つまり、「車と路面は0.9[G]以内の加速度で繋がっている」と考えれば、イメージしやすいでしょう。
(摩擦円の話はこのページにも書きましたが、円の大きさ(半径)がグリップ力、つまり力だとすると具体的に半径がいくつなのか、ちょっとイメージが湧きにくいですね。 そこで、摩擦円の半径を「最大の加速度」であると考えれば、とてもシンプルでしょう。
つまり4つのタイヤの摩擦円を合わせて一つの大きな摩擦円とすると、その半径は0.9[G] であると考えると、イメージしやすいでしょう。)


さて、どうして今更こんなことを書くかというと、私がこのHPでちょいちょい言葉として出してきた、「最適解」を知るためです。

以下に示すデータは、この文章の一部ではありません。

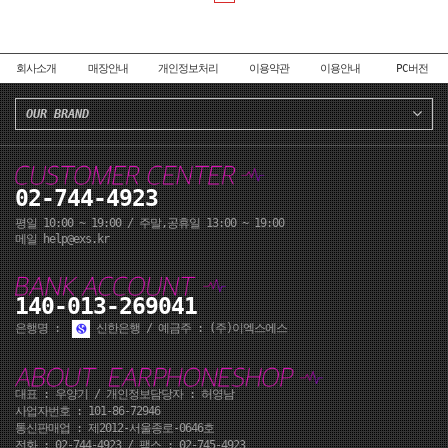
회사소개
매장안내
개인정보처리
이용약관
이용안내
PC버전
OUR BRAND
02-744-4923
평일 10:00 ~ 19:00 / 주말,공휴일 13:00 ~ 19:00
메일 help@exs.kr
140-013-269041
은행명 :
신한은행 / 예금주 : (주)이엑스에스
대표 : 우양기 / 개인정보담당자 : 허영남
사업자번호 : 101-86-72946
통신판매업 : 제2012-서울종로-0646호
전화 :
02-744-4923
/ 팩스 : 02-745-4923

私の言う最適解とは、ある「エンジン」と、ある「タイヤ」を搭載した車で、あるコースを走る時に、最も速く走れる理論上の値のことです。
(タイヤとエンジンが決まれば、他の要素(空力以外)は関係ありません。)

この最適解とは、現実に到達することは恐らく不可能ですが、出来るだけそれに近づけることを目標とするものです。
逆に言えば、それ以上速く走ることは理論上不可能な、物理的に限界な値となります。
(これから最適解の事を、最適値、理想値と言うこともあるかも知れませんが、同じ意味です)

一つ例を上げましょう。
タイヤの摩擦係数を0.9とすると、0-400[m] 加速(いわゆるゼロヨン)で出うる、最も速いタイムは何秒でしょうか?

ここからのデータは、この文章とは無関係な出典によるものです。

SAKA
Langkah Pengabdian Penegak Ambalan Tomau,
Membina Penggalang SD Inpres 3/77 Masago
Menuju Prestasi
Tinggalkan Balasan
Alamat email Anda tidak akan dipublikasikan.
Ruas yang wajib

上記の通り、タイヤの摩擦係数が0.9ならば、この車が発生できる最大Gは0.9[G]ですね。
これはもちろん加速Gについてもそうです。 エンジンパワーが、1000馬力だろうが、1万馬力だろうがこれは変わりません。
ましてや、車重や駆動方式を変えても、この加速度の最大値は変わらず、超えることはありません。

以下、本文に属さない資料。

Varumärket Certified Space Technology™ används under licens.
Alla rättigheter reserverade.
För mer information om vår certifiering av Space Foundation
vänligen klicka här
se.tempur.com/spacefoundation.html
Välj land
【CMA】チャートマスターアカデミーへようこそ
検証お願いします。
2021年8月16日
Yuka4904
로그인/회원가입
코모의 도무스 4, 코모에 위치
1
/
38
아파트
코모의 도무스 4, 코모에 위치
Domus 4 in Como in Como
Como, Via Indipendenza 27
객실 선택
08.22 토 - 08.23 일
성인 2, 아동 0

ここで実際にゼロヨンでの加速度をa、ゴールするまでの時間をtとして計算してみると、
加速度at時間に進む距離は、1/2at2 で計算でされるので(加速度を2回時間で積分すると距離になりますね)、

400 = 1/2at2
a = 0.9[G] = 0.9×9.8[m/s2] より、
400 = 1/2×0.9×9.8×t2
t = √400×2/(0.9×9.8) ≒ 9.52[s]

よって、9.52秒が最適値となりますね。
つまり摩擦係数が0.9のタイヤを搭載した時点で、ゼロヨンの最速タイムは9.52秒であって、これ以上の速いタイムは出ないことになります。
もちろんこれは、理論的な最適値なので、スタートからゴールまで常にホイールスピンすれすれのパワーを与え続けなければなりません。 よって実際には、相当なハイパワーエンジンを積む必要があるでしょう。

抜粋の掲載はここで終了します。